(Transcribed page contents)

--- --- ---

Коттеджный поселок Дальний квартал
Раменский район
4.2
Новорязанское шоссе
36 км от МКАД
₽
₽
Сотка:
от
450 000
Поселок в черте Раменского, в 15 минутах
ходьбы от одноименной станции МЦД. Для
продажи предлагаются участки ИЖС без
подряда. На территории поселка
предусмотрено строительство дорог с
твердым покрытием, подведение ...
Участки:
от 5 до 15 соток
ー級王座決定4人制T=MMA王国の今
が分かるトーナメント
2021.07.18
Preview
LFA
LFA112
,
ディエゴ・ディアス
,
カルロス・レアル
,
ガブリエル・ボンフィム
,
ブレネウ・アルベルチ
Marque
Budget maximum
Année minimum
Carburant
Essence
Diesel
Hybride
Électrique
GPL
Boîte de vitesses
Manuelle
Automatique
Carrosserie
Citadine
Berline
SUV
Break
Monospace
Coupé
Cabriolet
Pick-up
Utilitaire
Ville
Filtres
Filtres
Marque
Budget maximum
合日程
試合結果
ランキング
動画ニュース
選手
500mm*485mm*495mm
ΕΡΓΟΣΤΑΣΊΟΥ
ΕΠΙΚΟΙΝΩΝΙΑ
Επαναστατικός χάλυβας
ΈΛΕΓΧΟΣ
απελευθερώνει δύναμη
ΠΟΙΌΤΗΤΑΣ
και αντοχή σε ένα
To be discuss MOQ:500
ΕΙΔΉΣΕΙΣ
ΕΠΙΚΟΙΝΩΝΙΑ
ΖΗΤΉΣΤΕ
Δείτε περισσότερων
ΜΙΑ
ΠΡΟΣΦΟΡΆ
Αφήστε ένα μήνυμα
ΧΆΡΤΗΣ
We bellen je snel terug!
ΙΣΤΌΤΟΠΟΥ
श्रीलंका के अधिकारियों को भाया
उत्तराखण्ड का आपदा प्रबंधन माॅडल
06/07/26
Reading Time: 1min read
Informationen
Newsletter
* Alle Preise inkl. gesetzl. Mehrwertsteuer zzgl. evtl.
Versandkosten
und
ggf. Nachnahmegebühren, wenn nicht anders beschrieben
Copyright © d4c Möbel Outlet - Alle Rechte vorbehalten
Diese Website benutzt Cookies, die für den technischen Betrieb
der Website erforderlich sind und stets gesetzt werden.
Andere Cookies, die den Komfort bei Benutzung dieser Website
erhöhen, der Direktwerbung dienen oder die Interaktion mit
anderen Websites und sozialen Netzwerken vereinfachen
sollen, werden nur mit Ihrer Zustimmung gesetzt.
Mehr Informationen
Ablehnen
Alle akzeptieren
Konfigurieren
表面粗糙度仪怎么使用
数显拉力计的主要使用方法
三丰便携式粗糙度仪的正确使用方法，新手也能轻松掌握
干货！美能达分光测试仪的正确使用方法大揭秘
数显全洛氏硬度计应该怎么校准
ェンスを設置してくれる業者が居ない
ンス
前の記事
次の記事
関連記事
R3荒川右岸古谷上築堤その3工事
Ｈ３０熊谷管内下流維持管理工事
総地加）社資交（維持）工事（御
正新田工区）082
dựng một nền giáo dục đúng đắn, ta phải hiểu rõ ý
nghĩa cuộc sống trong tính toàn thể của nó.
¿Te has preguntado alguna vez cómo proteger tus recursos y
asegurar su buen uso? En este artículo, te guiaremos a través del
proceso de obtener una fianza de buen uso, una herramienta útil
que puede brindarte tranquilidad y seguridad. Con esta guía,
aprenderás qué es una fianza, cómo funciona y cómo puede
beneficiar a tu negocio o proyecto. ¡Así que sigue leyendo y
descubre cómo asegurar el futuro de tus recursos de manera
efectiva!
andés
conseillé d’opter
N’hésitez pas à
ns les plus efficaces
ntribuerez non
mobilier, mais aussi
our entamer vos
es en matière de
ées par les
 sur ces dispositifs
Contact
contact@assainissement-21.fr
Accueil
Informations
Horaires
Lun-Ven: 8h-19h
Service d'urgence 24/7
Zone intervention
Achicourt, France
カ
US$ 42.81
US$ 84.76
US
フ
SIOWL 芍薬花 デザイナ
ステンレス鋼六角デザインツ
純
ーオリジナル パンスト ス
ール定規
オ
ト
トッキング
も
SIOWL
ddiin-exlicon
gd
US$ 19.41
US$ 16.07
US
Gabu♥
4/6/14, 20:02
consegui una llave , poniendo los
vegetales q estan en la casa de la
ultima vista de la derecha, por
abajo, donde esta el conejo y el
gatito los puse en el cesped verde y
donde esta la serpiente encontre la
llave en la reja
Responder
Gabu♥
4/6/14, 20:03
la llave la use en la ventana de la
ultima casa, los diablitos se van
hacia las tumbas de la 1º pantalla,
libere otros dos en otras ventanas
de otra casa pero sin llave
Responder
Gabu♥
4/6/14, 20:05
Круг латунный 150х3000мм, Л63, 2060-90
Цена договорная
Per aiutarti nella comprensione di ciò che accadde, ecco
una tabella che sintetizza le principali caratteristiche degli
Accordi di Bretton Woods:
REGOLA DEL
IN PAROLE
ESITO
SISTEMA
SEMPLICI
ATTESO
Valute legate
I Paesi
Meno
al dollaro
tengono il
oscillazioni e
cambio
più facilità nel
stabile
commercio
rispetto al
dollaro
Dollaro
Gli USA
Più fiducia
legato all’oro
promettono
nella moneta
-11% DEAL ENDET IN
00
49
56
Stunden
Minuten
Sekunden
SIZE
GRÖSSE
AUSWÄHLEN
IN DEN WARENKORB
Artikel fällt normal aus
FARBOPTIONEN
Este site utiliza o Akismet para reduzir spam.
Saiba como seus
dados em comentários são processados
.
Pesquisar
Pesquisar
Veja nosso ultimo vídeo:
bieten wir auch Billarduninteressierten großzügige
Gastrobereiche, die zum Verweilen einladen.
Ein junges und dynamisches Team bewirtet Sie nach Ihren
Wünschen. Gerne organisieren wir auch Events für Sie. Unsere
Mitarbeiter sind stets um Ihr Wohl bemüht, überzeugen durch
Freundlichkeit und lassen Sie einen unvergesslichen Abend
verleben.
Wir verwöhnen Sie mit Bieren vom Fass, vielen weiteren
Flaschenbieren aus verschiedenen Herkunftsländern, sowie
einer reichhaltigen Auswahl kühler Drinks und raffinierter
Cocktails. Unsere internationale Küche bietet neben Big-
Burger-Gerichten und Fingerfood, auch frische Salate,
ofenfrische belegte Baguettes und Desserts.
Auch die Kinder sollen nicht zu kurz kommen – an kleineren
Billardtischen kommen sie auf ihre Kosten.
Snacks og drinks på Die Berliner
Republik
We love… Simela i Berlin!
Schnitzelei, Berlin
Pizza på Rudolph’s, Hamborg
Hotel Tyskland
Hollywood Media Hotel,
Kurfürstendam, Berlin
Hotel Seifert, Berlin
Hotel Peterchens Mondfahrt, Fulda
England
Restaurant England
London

--- --- ---

* Description of the task
Retype every entry without changing anything.

* Answer box
Коттеджный поселок Дальний квартал
Раменский район
4.2
Новорязанское шоссе
36 км от МКАД
₽
₽
Сотка:
от
450 000
Поселок в черте Раменского, в 15 минутах
ходьбы от одноименной станции МЦД. Для
продажи предлагаются участки ИЖС без
подряда. На территории поселка
предусмотрено строительство дорог с
твердым покрытием, подведение ...
Участки:
от 5 до 15 соток
ー級王座決定4人制T=MMA王国の今
が分かるトーナメント
2021.07.18
Preview
LFA
LFA112
,
ディエゴ・ディアス
,
カルロス・レアル
,
ガブリエル・ボンフィム
,
ブレネウ・アルベルチ
Marque
Budget maximum
Année minimum
Carburant
Essence
Diesel
Hybride
Électrique
GPL
Boîte de vitesses
Manuelle
Automatique
Carrosserie
Citadine
Berline
SUV
Break
Monospace
Coupé
Cabriolet
Pick-up
Utilitaire
Ville
Filtres
Filtres
Marque
Budget maximum
合日程
試合結果
ランキング
動画ニュース
選手
500mm*485mm*495mm
ΕΡΓΟΣΤΑΣΊΟΥ
ΕΠΙΚΟΙΝΩΝΙΑ
Επαναστατικός χάλυβας
ΈΛΕΓΧΟΣ
απελευθερώνει δύναμη
ΠΟΙΌΤΗΤΑΣ
και αντοχή σε ένα
To be discuss MOQ:500
ΕΙΔΉΣΕΙΣ
ΕΠΙΚΟΙΝΩΝΙΑ
ΖΗΤΉΣΤΕ
Δείτε περισσότερων
ΜΙΑ
ΠΡΟΣΦΟΡΆ
Αφήστε ένα μήνυμα
ΧΆΡΤΗΣ
We bellen je snel terug!
ΙΣΤΌΤΟΠΟΥ
श्रीलंका के अधिकारियों को भाया
उत्तराखण्ड का आपदा प्रबंधन माॅडल
06/07/26
Reading Time: 1min read
Informationen
Newsletter
* Alle Preise inkl. gesetzl. Mehrwertsteuer zzgl. evtl.
Versandkosten
und
ggf. Nachnahmegebühren, wenn nicht anders beschrieben
Copyright © d4c Möbel Outlet - Alle Rechte vorbehalten
Diese Website benutzt Cookies, die für den technischen Betrieb
der Website erforderlich sind und stets gesetzt werden.
Andere Cookies, die den Komfort bei Benutzung dieser Website
erhöhen, der Direktwerbung dienen oder die Interaktion mit
anderen Websites und sozialen Netzwerken vereinfachen
sollen, werden nur mit Ihrer Zustimmung gesetzt.
Mehr Informationen
Ablehnen
Alle akzeptieren
Konfigurieren
表面粗糙度仪怎么使用
数显拉力计的主要使用方法
三丰便携式粗糙度仪的正确使用方法，新手也能轻松掌握
干货！美能达分光测试仪的正确使用方法大揭秘
数显全洛氏硬度计应该怎么校准
ェンスを設置してくれる業者が居ない
ンス
前の記事
次の記事
関連記事
R3荒川右岸古谷上築堤その3工事
Ｈ３０熊谷管内下流維持管理工事
総地加）社資交（維持）工事（御
正新田工区）082
dựng một nền giáo dục đúng đắn, ta phải hiểu rõ ý
nghĩa cuộc sống trong tính toàn thể của nó.
¿Te has preguntado alguna vez cómo proteger tus recursos y
asegurar su buen uso? En este artículo, te guiaremos a través del
proceso de obtener una fianza de buen uso, una herramienta útil
que puede brindarte tranquilidad y seguridad. Con esta guía,
aprenderás qué es una fianza, cómo funciona y cómo puede
beneficiar a tu negocio o proyecto. ¡Así que sigue leyendo y
descubre cómo asegurar el futuro de tus recursos de manera
efectiva!
andés
conseillé d’opter
N’hésitez pas à
ns les plus efficaces
ntribuerez non
mobilier, mais aussi
our entamer vos
es en matière de
ées par les
 sur ces dispositifs
Contact
contact@assainissement-21.fr
Accueil
Informations
Horaires
Lun-Ven: 8h-19h
Service d'urgence 24/7
Zone intervention
Achicourt, France
カ
US$ 42.81
US$ 84.76
US
フ
SIOWL 芍薬花 デザイナ
ステンレス鋼六角デザインツ
純
ーオリジナル パンスト ス
ール定規
オ
ト
トッキング
も
SIOWL
ddiin-exlicon
gd
US$ 19.41
US$ 16.07
US
Gabu♥
4/6/14, 20:02
consegui una llave , poniendo los
vegetales q estan en la casa de la
ultima vista de la derecha, por
abajo, donde esta el conejo y el
gatito los puse en el cesped verde y
donde esta la serpiente encontre la
llave en la reja
Responder
Gabu♥
4/6/14, 20:03
la llave la use en la ventana de la
ultima casa, los diablitos se van
hacia las tumbas de la 1º pantalla,
libere otros dos en otras ventanas
de otra casa pero sin llave
Responder
Gabu♥
4/6/14, 20:05
Круг латунный 150х3000мм, Л63, 2060-90
Цена договорная
Per aiutarti nella comprensione di ciò che accadde, ecco
una tabella che sintetizza le principali caratteristiche degli
Accordi di Bretton Woods:
REGOLA DEL
IN PAROLE
ESITO
SISTEMA
SEMPLICI
ATTESO
Valute legate
I Paesi
Meno
al dollaro
tengono il
oscillazioni e
cambio
più facilità nel
stabile
commercio
rispetto al
dollaro
Dollaro
Gli USA
Più fiducia
legato all’oro
promettono
nella moneta
-11% DEAL ENDET IN
00
49
56
Stunden
Minuten
Sekunden
SIZE
GRÖSSE
AUSWÄHLEN
IN DEN WARENKORB
Artikel fällt normal aus
FARBOPTIONEN
Este site utiliza o Akismet para reduzir spam.
Saiba como seus
dados em comentários são processados
.
Pesquisar
Pesquisar
Veja nosso ultimo vídeo:
bieten wir auch Billarduninteressierten großzügige
Gastrobereiche, die zum Verweilen einladen.
Ein junges und dynamisches Team bewirtet Sie nach Ihren
Wünschen. Gerne organisieren wir auch Events für Sie. Unsere
Mitarbeiter sind stets um Ihr Wohl bemüht, überzeugen durch
Freundlichkeit und lassen Sie einen unvergesslichen Abend
verleben.
Wir verwöhnen Sie mit Bieren vom Fass, vielen weiteren
Flaschenbieren aus verschiedenen Herkunftsländern, sowie
einer reichhaltigen Auswahl kühler Drinks und raffinierter
Cocktails. Unsere internationale Küche bietet neben Big-
Burger-Gerichten und Fingerfood, auch frische Salate,
ofenfrische belegte Baguettes und Desserts.
Auch die Kinder sollen nicht zu kurz kommen – an kleineren
Billardtischen kommen sie auf ihre Kosten.
Snacks og drinks på Die Berliner
Republik
We love… Simela i Berlin!
Schnitzelei, Berlin
Pizza på Rudolph’s, Hamborg
Hotel Tyskland
Hollywood Media Hotel,
Kurfürstendam, Berlin
Hotel Seifert, Berlin
Hotel Peterchens Mondfahrt, Fulda
England
Restaurant England
London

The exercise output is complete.